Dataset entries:
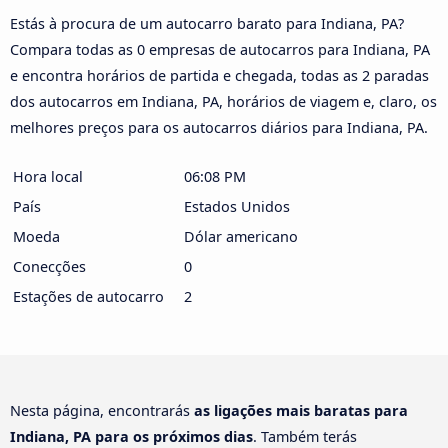
Estás à procura de um autocarro barato para Indiana, PA?
Compara todas as 0 empresas de autocarros para Indiana, PA
e encontra horários de partida e chegada, todas as 2 paradas
dos autocarros em Indiana, PA, horários de viagem e, claro, os
melhores preços para os autocarros diários para Indiana, PA.
Hora local
06:08 PM
País
Estados Unidos
Moeda
Dólar americano
Conecções
0
Estações de autocarro
2
Nesta página, encontrarás
as ligações mais baratas para
Indiana, PA para os próximos dias
. Também terás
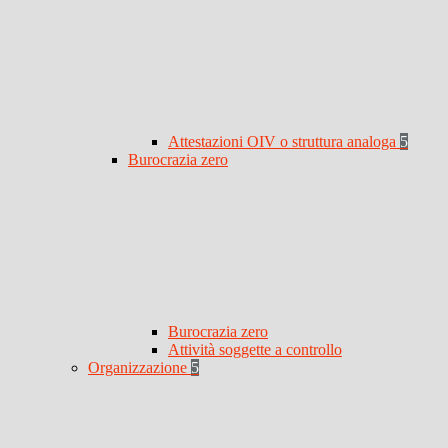
Attestazioni OIV o struttura analoga
5
Burocrazia zero
Burocrazia zero
Attività soggette a controllo
Organizzazione
5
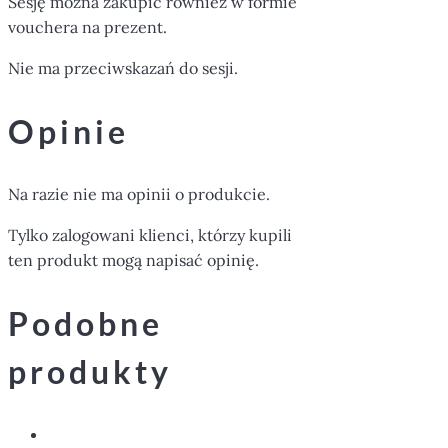
Sesję można zakupić również w formie
vouchera na prezent.
Nie ma przeciwskazań do sesji.
Opinie
Na razie nie ma opinii o produkcie.
Tylko zalogowani klienci, którzy kupili
ten produkt mogą napisać opinię.
Podobne
produkty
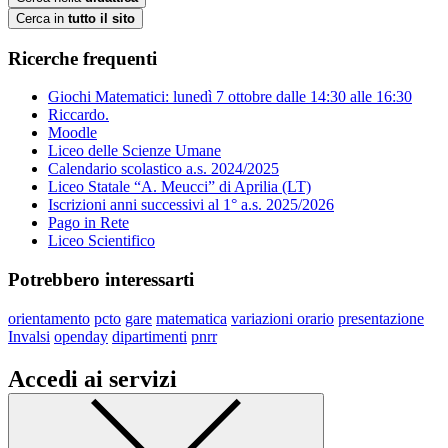
Cerca in
tutto il sito
Ricerche frequenti
Giochi Matematici: lunedì 7 ottobre dalle 14:30 alle 16:30
Riccardo.
Moodle
Liceo delle Scienze Umane
Calendario scolastico a.s. 2024/2025
Liceo Statale “A. Meucci” di Aprilia (LT)
Iscrizioni anni successivi al 1° a.s. 2025/2026
Pago in Rete
Liceo Scientifico
Potrebbero interessarti
orientamento
pcto
gare
matematica
variazioni orario
presentazione
Invalsi
openday
dipartimenti
pnrr
Accedi ai servizi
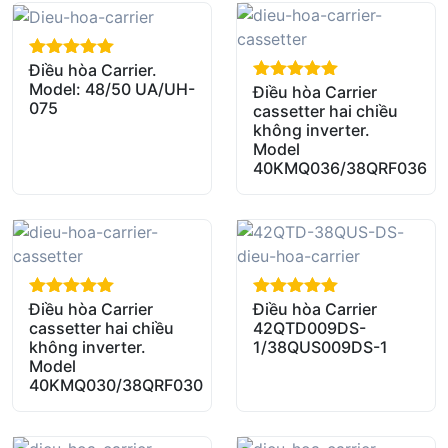
Điều hòa Carrier.
out of 5
Model: 48/50 UA/UH-
Điều hòa Carrier
out of 5
075
cassetter hai chiều
không inverter.
Model
40KMQ036/38QRF036
Điều hòa Carrier
Điều hòa Carrier
out of 5
out of 5
cassetter hai chiều
42QTD009DS-
không inverter.
1/38QUS009DS-1
Model
40KMQ030/38QRF030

Task statement
Using the records above, repeat exactly the run of lines that starts with the line with "Indiana, PA para os próximos dias" and goes on through the line with "tutto il sito"; omit each picture.

Problem solution
Indiana, PA para os próximos dias
. Também terás
Attestazioni OIV o struttura analoga
5
Burocrazia zero
Burocrazia zero
Attività soggette a controllo
Organizzazione
5
Sesję można zakupić również w formie
vouchera na prezent.
Nie ma przeciwskazań do sesji.
Opinie
Na razie nie ma opinii o produkcie.
Tylko zalogowani klienci, którzy kupili
ten produkt mogą napisać opinię.
Podobne
produkty
Cerca in
tutto il sito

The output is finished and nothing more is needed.